The educator’s educator
Rabbi David Eliach, who passed away just last week, may have been one of the most influential Jewish educators of the 20th century. Aside from his early work in Israel, where he helped pioneer the Bnei Akiva school system, and the twenty-five years he sat at the helm of the Yeshivah of Flatbush, one of the largest and most professionally run Jewish day schools in North America, Rabbi Eliach had a profound influence on hundreds of teachers he taught and mentored for more than fifty years.
Here’s one sample of a multigenerational interaction revolving around Rabbi Eliach. I studied with Rabbi Eliach at Yeshiva University’s Azrilei Graduate School in the early 1980’s. In a recent professional development program I co-conducted at The Lookstein Center, I overheard a conversation between one of my collaborators running the program – a younger colleague who was mentored by Rabbi Eliach in the early 2000’s – and one of his students, now a teacher, who was mentored by Rabbi Eliach when she began teaching more than a decade later. For each of the three of us, Rabbi Eliach was a profound influence on our educational practice and thinking. (In a fitting twist, a few years ago I had the honor of teaching and mentoring his granddaughter, who was studying to be a Jewish educator.)
One of his most lasting educational messages is that the best form of classroom management was a lesson that was intellectually engaging and personally meaningful for the students. He saw each student as someone who would eventually be making choices about what level of Jewish involvement they would have, and to that to maximize that it was essential their encounter with Jewish texts be one in which they discovered demonstrated just how deeply those texts understand and touch their lives. When asked what to do with texts in which the teacher could not find meaning his response was simple – don’t teach those texts.
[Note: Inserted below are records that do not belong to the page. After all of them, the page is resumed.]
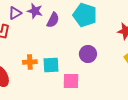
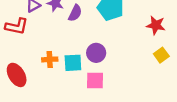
purple circle: (88, 54) -> (96, 53), moved

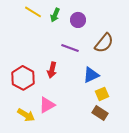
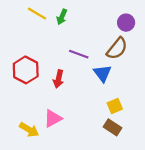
purple circle: (78, 20) -> (126, 23), moved
blue triangle: (91, 75) -> (102, 73), moved, turned -42
red hexagon: (23, 78) -> (26, 70), moved

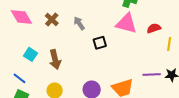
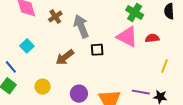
gray arrow: (79, 23) -> (81, 26), size x1.6
red semicircle: (154, 28) -> (152, 38), moved
brown arrow: (55, 59) -> (65, 57), moved, turned 54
One conversation I had with him remains with me after forty years. His graduate school class was very demanding. Each week we had to prepare the transcript of a class we imagined teaching. What would the teacher say or do, what did I expect the students would respond, how would I respond to those students, etc. It was labor intensive – it demanded a minimum of four-to-five hours each week to prepare a single lesson plan – and forced us to understand that to teach well we needed to understand our students deeply. In class one of us would present our lesson, after which he would demonstrate a completely different way to present the same material, seemingly effortlessly. One day I asked how he could do that, and what should I do if I could not do that. He looked at me and smiled. “You are young and have energies unique to you. I cannot do the kinds of things that you can. But over the course of time you will learn to do things differently, your repertoire will grow and change. And eventually you will do your own things masterfully and seemingly without effort.”
His sage advice calmed me then and has guided me ever since. His passing is a loss for the Jewish people, and may the many teachers he mentored be a living testament to his impact on Jewish education.